Quando la sua famiglia emigra a Terranova, le viene chiesto il sacrificio di rimanere provvisoriamente a Rathlin, per badare ai nonni. Ma alla loro morte né lei né i parenti in Canada possono permettersi di pagare la traversata che li ricongiungerebbe. Le privazioni, la solitudine e un malcelato rancore spingono Nuala al matrimonio di comodo con un vecchio sarto, malgrado lo trovi sessualmente respingente e nonostante la presenza asfissiante di una cognata zitella, livorosa e morbosamente possessiva. Intanto, la quiete sull’isola è turbata dall’arrivo di una delegazione di ricercatori assoldati dal celebre Guglielmo Marconi. Obiettivo della missione è installare una stazione radio in cima al faro e sperimentare un «telegrafo senza fili», trasmettendo onde che permettano di comunicare con la terraferma. Nuala, che da sempre sente le voci di persone assenti, è incredula e irresistibilmente attratta da quegli uomini colti, sobri e rigorosi, capaci di inviare messaggi senza ali al di là del mare.

Da una prospettiva femminile che ricorda la scrittura di Jane Urquhart, specialmente nella caratterizzazione delle protagoniste e degli spazi geografici, l’incontro fra Nuala e uno scienziato italiano al seguito della missione rivela come persone apparentemente agli antipodi partecipino di predisposizioni comuni e di sensibilità insospettate, capaci di vincere le resistenze reciproche e avvicinare persino due soggetti così distanti.

Le grotte dell’isola assistono all’incantesimo di una passione che fa evaporare i confini fra scienza e intuizione, fra il sapere e il sentire. Tutto questo accade nei primi due terzi del romanzo, con esiti stilistici e narrativi considerevoli, salvo in un paio di riflessioni di Nuala sulle comunicazioni umane che sembrano suggerite da intuizioni così geniali riguardo a semiotica e teoria del linguaggio da risultare pericolosamente improbabili. Poi, dopo la morte misteriosa di uno dei protagonisti, il romanzo cambia di passo, il ritmo dell’azione accelera bruscamente e comincia a sommare morti, rivelazioni di segreti e la più classica delle agnizioni: quella fra un genitore e un figlio.

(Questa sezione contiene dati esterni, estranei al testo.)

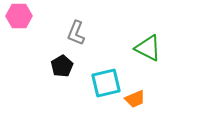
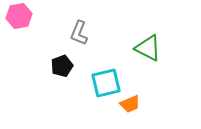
pink hexagon: rotated 10 degrees counterclockwise
gray L-shape: moved 3 px right
black pentagon: rotated 10 degrees clockwise
orange trapezoid: moved 5 px left, 5 px down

La conclusione arriva, così, quando l’intreccio si è fatto troppo fitto di eventi, e fatica a mostrarsi in continuità con il resto del libro, mentre alcuni degli sviluppi narrati sembrano poco plausibili, e sono veicolati da un’alternanza dei punti di vista che aspirano a costruire un coro di voci, ma lasciano a volte affiorare una sensazione di artificiosità.